Сердце мне вложи, кровищу — до последних жил В череп мысль вдолби. Я свое, земное, не дожил на земле, свое не долюбил. Был я сажень ростом А на что мне сажень? Для таких работ годна и тля. Перышком скрипел я в комнатенку всажен. Вплющился очками в комнатный футляр. Что хотите буду делать даром — Чистить мыть стеречь мотаться месть. Я могу служить у вас Хотя б швейцаром. Швейцары у вас есть.

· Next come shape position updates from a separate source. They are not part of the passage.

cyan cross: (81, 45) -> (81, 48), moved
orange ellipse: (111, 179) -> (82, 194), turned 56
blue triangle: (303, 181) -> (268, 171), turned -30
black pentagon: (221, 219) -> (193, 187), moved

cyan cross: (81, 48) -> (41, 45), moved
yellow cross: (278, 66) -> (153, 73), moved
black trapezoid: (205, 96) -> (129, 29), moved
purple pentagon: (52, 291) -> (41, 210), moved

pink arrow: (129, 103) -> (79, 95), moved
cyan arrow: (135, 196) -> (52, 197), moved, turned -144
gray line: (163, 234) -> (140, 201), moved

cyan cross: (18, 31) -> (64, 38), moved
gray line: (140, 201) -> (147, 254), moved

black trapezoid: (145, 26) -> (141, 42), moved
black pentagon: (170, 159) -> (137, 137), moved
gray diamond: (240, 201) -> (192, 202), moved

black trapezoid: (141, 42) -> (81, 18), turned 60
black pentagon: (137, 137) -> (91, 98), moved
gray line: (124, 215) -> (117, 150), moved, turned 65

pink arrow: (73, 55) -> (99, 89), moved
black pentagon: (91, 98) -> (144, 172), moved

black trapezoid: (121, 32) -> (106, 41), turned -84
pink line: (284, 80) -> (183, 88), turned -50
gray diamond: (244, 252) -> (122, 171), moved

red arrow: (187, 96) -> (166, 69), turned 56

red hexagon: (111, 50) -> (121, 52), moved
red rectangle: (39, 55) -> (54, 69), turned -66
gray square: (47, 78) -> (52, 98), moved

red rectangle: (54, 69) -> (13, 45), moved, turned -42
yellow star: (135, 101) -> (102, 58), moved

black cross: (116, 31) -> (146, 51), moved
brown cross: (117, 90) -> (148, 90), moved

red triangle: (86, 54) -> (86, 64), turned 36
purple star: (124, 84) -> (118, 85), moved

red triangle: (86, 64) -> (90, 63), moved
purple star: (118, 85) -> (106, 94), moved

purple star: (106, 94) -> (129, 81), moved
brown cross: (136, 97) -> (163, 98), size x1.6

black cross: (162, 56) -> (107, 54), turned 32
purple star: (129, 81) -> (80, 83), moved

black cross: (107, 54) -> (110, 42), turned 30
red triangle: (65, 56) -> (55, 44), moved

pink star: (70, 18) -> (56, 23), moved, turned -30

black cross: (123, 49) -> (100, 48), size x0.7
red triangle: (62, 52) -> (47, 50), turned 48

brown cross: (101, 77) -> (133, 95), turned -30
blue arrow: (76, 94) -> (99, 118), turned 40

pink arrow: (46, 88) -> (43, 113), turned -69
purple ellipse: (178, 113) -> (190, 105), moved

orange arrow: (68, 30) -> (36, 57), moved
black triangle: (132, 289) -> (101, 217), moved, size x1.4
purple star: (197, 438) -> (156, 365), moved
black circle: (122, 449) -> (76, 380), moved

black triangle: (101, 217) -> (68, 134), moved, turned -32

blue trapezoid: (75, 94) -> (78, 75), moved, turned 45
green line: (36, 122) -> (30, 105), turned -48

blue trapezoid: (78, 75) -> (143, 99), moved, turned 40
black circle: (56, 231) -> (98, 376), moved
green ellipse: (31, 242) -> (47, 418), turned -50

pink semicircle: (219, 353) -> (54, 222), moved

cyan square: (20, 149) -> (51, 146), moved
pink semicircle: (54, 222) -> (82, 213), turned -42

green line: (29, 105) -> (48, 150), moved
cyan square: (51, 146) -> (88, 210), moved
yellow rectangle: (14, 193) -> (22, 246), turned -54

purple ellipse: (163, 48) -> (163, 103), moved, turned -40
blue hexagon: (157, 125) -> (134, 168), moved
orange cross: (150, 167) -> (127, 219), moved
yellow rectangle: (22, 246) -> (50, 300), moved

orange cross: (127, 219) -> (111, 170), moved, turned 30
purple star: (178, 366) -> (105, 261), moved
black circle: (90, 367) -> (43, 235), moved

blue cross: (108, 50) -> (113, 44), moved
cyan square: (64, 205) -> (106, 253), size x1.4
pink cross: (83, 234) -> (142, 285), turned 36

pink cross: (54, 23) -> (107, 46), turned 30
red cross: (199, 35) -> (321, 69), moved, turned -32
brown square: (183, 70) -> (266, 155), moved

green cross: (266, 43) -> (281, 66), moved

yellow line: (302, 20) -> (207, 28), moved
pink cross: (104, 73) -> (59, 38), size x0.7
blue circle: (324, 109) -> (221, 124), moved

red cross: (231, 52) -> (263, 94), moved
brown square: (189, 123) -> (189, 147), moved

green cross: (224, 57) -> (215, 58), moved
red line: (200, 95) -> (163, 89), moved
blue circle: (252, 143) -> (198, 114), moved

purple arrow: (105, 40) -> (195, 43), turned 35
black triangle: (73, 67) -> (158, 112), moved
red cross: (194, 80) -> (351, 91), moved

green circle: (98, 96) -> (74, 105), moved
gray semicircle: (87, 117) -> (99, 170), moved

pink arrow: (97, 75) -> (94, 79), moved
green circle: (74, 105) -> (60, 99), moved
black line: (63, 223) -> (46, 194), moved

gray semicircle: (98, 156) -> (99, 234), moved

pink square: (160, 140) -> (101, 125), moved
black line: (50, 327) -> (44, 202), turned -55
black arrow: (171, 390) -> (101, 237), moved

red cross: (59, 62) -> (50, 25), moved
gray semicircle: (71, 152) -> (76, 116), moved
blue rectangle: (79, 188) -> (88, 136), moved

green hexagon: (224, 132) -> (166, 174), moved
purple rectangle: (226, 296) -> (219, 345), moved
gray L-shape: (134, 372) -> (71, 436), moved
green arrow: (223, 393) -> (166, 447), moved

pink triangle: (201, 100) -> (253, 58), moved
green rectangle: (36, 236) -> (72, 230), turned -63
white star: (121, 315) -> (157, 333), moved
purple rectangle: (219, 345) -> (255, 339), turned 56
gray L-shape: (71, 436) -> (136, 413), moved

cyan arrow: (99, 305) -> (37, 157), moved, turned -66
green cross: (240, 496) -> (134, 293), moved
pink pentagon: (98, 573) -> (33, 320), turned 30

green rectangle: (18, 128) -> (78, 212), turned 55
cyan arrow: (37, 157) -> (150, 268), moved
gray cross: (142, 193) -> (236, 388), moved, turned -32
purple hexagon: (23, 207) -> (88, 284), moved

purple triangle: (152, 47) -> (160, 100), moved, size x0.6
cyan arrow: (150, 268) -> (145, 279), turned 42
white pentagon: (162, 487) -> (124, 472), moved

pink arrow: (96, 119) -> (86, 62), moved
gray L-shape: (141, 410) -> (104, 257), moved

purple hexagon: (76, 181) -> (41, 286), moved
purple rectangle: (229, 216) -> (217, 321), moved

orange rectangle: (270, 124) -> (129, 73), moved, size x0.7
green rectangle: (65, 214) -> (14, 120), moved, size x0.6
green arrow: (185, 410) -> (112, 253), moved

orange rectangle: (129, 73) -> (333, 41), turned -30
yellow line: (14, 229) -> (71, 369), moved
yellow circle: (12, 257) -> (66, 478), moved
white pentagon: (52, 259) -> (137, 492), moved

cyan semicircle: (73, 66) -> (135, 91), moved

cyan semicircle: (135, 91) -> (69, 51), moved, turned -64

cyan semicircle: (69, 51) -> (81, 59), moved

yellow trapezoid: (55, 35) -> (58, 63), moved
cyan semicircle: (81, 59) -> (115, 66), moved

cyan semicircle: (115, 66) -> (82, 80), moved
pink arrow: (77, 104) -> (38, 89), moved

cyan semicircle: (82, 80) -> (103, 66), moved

Воскреси Хотя б за то что я поэтом ждал тебя, откинул будничную чушь. Воскреси меня Хотя б за это! Воскреси — свое дожить хочу! —
так заклинает поэт химика и любимую.
Тут не одна физиология. Любовь превращена в кумир, стала религиозным чувством. Из любимой создан фантом, мираж. Одиночество, отсутствие социальных скрепов с людьми, голый эгоцентризм заставляют бежать в царство феерий, обожествлять «человеческое и простое». Не будь герой Маяковского «сажень ростом», не обладай он зычным «о-го-го» — он, наверное, нашел бы выход из своего смертного, могильного одиночества в потустороннем мире, сочинил себе подходящего бога и поместил бы его подальше от земли. Но он слишком прирос к земле, слишком любит жизнь, как она есть, и он создает фантом, кумир из своей земной любви. Поразительное дело. Ухающая, ревущая, рвущая, трубная, площадная поэзия Маяковского с открытым и грубым эгоцентризмом, с подчеркнутым презрением ко всем величайшим авторитетам и культурным ценностям, с небрежением, с равнодушием и позевотой «к табуну», как только касается «этой темы», становится кроткой, целомудренной, робкой, неуверенной, нежной, лирической, покорной, просящей и молитвенной. Герой, поставивший надо всеми nihil, ненавидящий все бытовое, сложившееся, вдруг теряет свой нигилизм, бунтарство, свою «нахальность», панибратское, снисходительное похлопывание по плечу кого угодно — Толстого, Руссо, революцию, вселенную — и становится неуклюжим и застенчивым, угловатым гимназистом 6 класса:
Я бегал от зова разинутых окон. Любя убегал — пуская однобоко, пусть лишь стихами лишь шагами ночными. Строчишь и становятся души строчными. И любишь стихом, а в прозе немею. Ну вот не могу сказать, не умею Но где любимая, где моя милая, где — в песне! Любви моей изменил я? Здесь каждый звук чтоб признаться, чтоб крикнуть, А только из песни — ни слова не выкинуть… …Скажу: смотри даже здесь, дорогая, стихами громя обыденщины жуть имя любимое оберегая тебя в проклятьях моих обхожу
(«Про это»).
Лев укрощен, посажен в клетку, стал покорным. Голодная тоска, страстная исступленность, необузданность желания, нетерпеливое — хочу, сейчас, полностью, для меня, для одного — уступило место стиху — молитве. Крайний индивидуализм переплавился в чувство самоотверженности. Укрощенный строптивый готов ждать годы, всю жизнь, ограничивать себя, он просит лишь «раз отозваться на стих» — не больше. И если бы любимая предложила бунтарю завести герань душистую, повесить клетку с канарейкой и веселенькие занавесочки на окнах — кто знает — он сделал бы это и многое подобное не хуже других, вросших по уши в тину быта. К счастью, любимая лишила героя Маяковского этой муки, когда большого бунтаря покорно приводят в комнату с геранью и кенаром. Она вложила в него другую муку неразделенной, «немыслимой» любви. И он вымаливает, просит, как нищий, боится признаться, немеет. Это про «немыслимую» любовь написано им: «и когда мой голос похабно ухает от часа к часу целые сутки, может быть, Исус Христос нюхает моей души незабудки»[33].